### Archive

Posts Tagged ‘Semi-supervised learning’

## A surrogate learning mystery

I’ll present an application of the surrogate learning idea in the previous post. It is mildly surprising at first blush, which I’ll contrive to make more mysterious.

Murders she induced

For readers who appreciate this sort of a thing, here’s the grandmother of all murder mysteries. In this one Miss Marple solves a whole bunch of unrelated murders all at once.

Miss Marple having finally grown wise to the unreliability of feminine intuition in solving murder mysteries spent some time learning statistics. She then convinced one of her flat-footed friends at the Scotland Yard to give her the files on all the unsolved murders, that were just sitting around gathering dust and waiting for someone with her imagination and statistical wiles.

She came home with the massive pile of papers and sat down to study them.

The file on each murder carefully listed all the suspects, with their possible motives, their accessibility to the murder weapon, psychological characteristics, previous convictions and many other details. There was a large variety in the number of suspects for different murders.

Furthermore, for every case the investigating officer made a note that the murderer was very likely to be part of the suspect pool. Only, it was not possible to narrow down the pool to one, and none of the suspects confessed.

Thinking statistically, Miss Marple decided to encode the characteristics of each suspect by a feature vector. Drawing on her vast experience in these matters she assigned numeric values to features like motives, psychology, relationship to the victim and access to the weapon.

All that was left was to build a statistical model that predicted the probability of a suspect being the murderer from his feature vector.  She would then rank all the suspects of a case by this probability, and then she can have Scotland Yard try to get the most likely suspect to confess.

At this point Miss Marple paused for a moment to rue her oversight in not asking for the files on the solved murders as well. She could have used the suspects (and the known murderer) from the solved murders as labeled examples to train her statistical model. However, she soon realized …

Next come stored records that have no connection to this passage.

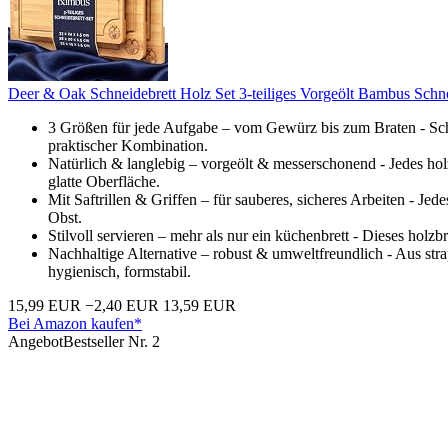
Deer & Oak Schneidebrett Holz Set 3-teiliges Vorgeölt Bambus Schneid
3 Größen für jede Aufgabe – vom Gewürz bis zum Braten - Sch
praktischer Kombination.
Natürlich & langlebig – vorgeölt & messerschonend - Jedes hol
glatte Oberfläche.
Mit Saftrillen & Griffen – für sauberes, sicheres Arbeiten - Jed
Obst.
Stilvoll servieren – mehr als nur ein küchenbrett - Dieses holz
Nachhaltige Alternative – robust & umweltfreundlich - Aus stra
hygienisch, formstabil.
15,99 EUR
−2,40 EUR
13,59 EUR
Bei Amazon kaufen*
Angebot
Bestseller Nr. 2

I know you are tense with anticipation of the inevitable twist in the tale. Here it is.

… she soon realized that she could build her model by training a regressor to predict, from the feature vector of a suspect, the size of the suspect pool he belongs to.

The clues

Let’s re-examine the pertinent facts — 1. every suspect pool contains the murderer, 2.  the suspect pools are of varying sizes.

The one, perhaps controversial, assumption we’ll need to make is that the feature vectors for both the murderers and the non-murderers are mean-independent of the size of the suspect pool they come from. (However, if it is good enough for Miss Marple, it is good enough for me.)

In any case, the violation of this assumption would imply that, when whether or not a suspect is a murderer is known, knowing his feature vector allows us to better predict the size of the suspect pool he belongs to. Because this is far-fetched, we can believe that the assumption is true.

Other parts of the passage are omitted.